New training required
Don J. Selzer, MD, MS, FACS, FASMBS, surgeon, Indiana University Health, and associate professor and chief of the division of general surgery, Indiana University School of Medicine, Indianapolis, Indiana, says more medical schools are recognizing and teaching the potential for development of dependency and training physicians about multimodal pain therapy that uses ancillary medications, including non-steroidal anti-inflammatories, acetaminophen, and local anesthetics.
Davis says medical schools are at different places regarding their interventions targeting the opioid epidemic. “For us, it is important to have a coordinated approach, so that we can teach skills and assess them over time and in multiple contexts—in the classroom, clinic, hospital, and with the participation of other professions such as pharmacy and nursing,” he says. “In most cases, schools have taken into account aspects of the surrounding community and its needs. We are in the process of looking at education statewide to address our community’s needs as the epidemic evolves.”
Davis says training should continue after students graduate. For example, at Ohio State, emergency medicine residents are trained on how to communicate with patients and families affected by opioids. Davis advocates for broad incorporation of such training, including use of simulation, to further the development of patient care skills relevant to the opioid epidemic.

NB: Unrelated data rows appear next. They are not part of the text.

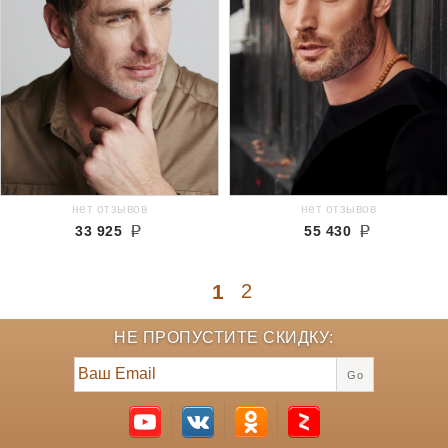
нет отзывов
нет отзывов
33 925
55 430
1
2
НЕ ПРОПУСТИТЕ СКИДКУ:
Go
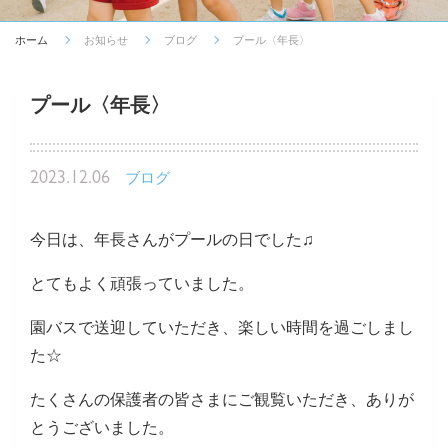
ホーム
お知らせ
ブログ
プール〈年長〉
プール〈年長〉
2023.12.06
ブログ
今日は、年長さんがプールの日でした♫
とてもよく頑張っていました。
園バスで送迎していただき、楽しい時間を過ごしまし
た☆
たくさんの保護者の皆さまにご観覧いただき、ありが
とうございました。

Touro College and University System brings in community members to tell personal stories of use and abuse. “Businessmen and women and ex-convicts alike tell stories to put a personal face on the epidemic,” Goldberg says. “Special U.S. Drug Enforcement Administration prosecutors are invited to talk to the student body about risk management and personal responsibility. They cite the CDC’s statistics to portray the epidemic’s scope.”
Darren Freeman, DO, director of pain management, University of California Riverside School of Medicine, Riverside, California, says training on compliance with state and federal regulations is also helpful. “All providers who prescribe opioids are required to be registered with the Controlled Substance Utilization Review and Evaluation System (CURES) and must check this database of controlled substances quarterly for any potential overdoses as well as administer urine toxicology screening twice annually,” he says. “The goal is to attempt to minimize the need for opioids, and provide multimodel regimens including medications, i.e., non-steroids, antidepressants, anticonvulsants, muscle relaxers, cardiac or blood pressure medications, or topical agents which have all demonstrated great efficacy in pain control. This is based on the understanding that other conservative treatments should be provided, including alternative modalities.”
Karen Appold is a medical writer in Lehigh Valley, Pennsylvania.